My father, Earl E. Pyatt, often talked about living on an Indian reservation when he was young. He always commented to us on how all they had to eat was pinto beans and creamed corn. He loved pinto beans but never really acquired a liking for creamed corn…hardly remember it ever being served at our house. My nephew was doing a report in school on Indians of the Southwest and my father sent the following information to him regarding his life there.
Excerpt from my Dad’s letter dated 8/31/2003 to Steven (his grandson) regarding life on the Navajo Indian Reservation.
“When I was about four years old my father worked for an oil drilling company and we lived in company housing on the Navajo reservation. This was in the Four Corner’s area west of Shiprock, NM along the Utah-Arizona border. I was the only kid in the oil camp and so the kids I could play with were all Navajo. They didn’t speak any English, but I did learn a few words in Navajo. I guess we used a sort of sign language and didn’t need words just to play.
I remember playing in and around their hogan and remember the smoky mesquite aroma from their clothing and inside where their mother cooked their meals. Another thing I remember was playing “stick horse” – running around after each other with a broomstick between our legs pretending it was a horse.

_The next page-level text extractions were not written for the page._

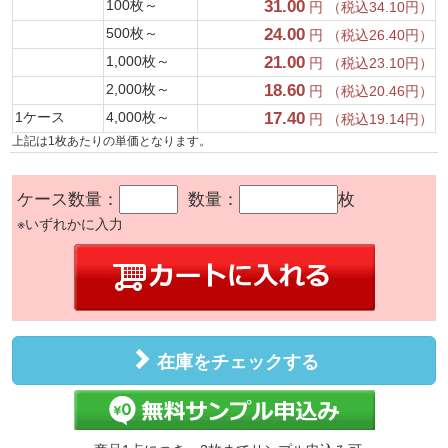
100枚～
31.00
円 （税込34.10円）
500枚～
24.00
円 （税込26.40円）
1,000枚～
21.00
円 （税込23.10円）
2,000枚～
18.60
円 （税込20.46円）
1ケース
4,000枚～
17.40
円 （税込19.14円）
上記は1枚あたりの単価となります。
ケース数量：
数量：
枚
※いずれかに入力
在庫をチェックする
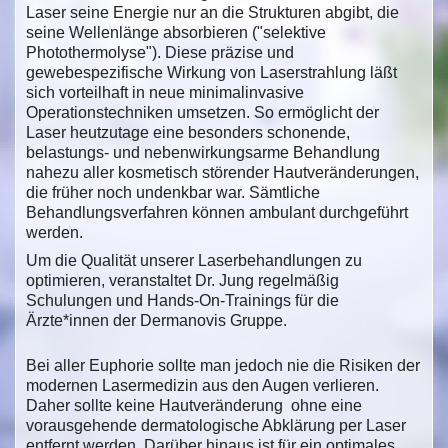
Laser seine Energie nur an die Strukturen abgibt, die
seine Wellenlänge absorbieren ("selektive
Photothermolyse"). Diese präzise und
gewebespezifische Wirkung von Laserstrahlung läßt
sich vorteilhaft in neue minimalinvasive
Operationstechniken umsetzen. So ermöglicht der
Laser heutzutage eine besonders schonende,
belastungs- und nebenwirkungsarme Behandlung
nahezu aller kosmetisch störender Hautveränderungen,
die früher noch undenkbar war. Sämtliche
Behandlungsverfahren können ambulant durchgeführt
werden.
Um die Qualität unserer Laserbehandlungen zu
optimieren, veranstaltet Dr. Jung regelmäßig
Schulungen und Hands-On-Trainings für die
Ärzte*innen der Dermanovis Gruppe.
Bei aller Euphorie sollte man jedoch nie die Risiken der
modernen Lasermedizin aus den Augen verlieren.
Daher sollte keine Hautveränderung ohne eine
vorausgehende dermatologische Abklärung per Laser
entfernt werden. Darüber hinaus ist für ein optimales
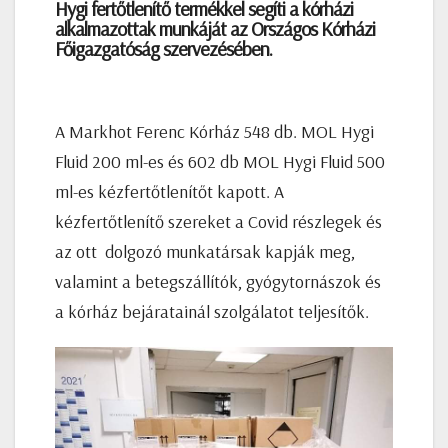
Hygi fertőtlenítő termékkel segíti a kórházi
alkalmazottak munkáját az Országos Kórházi
Főigazgatóság szervezésében.
A Markhot Ferenc Kórház 548 db. MOL Hygi
Fluid 200 ml-es és 602 db MOL Hygi Fluid 500
ml-es kézfertőtlenítőt kapott. A
kézfertőtlenítő szereket a Covid részlegek és
az ott dolgozó munkatársak kapják meg,
valamint a betegszállítók, gyógytornászok és
a kórház bejáratainál szolgálatot teljesítők.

We lived there until I was school age and then moved to a town in New Mexico so I could go to school. Later, during World War II, I was in the New Mexico National Guard and had several friends there who were Navajo. In the combat area in the Philippines, they were in charge of telephone communications and passed information in Navajo so they would not be understood by the enemy. All the Navajo people I have known were very nice people and I enjoyed knowing them.”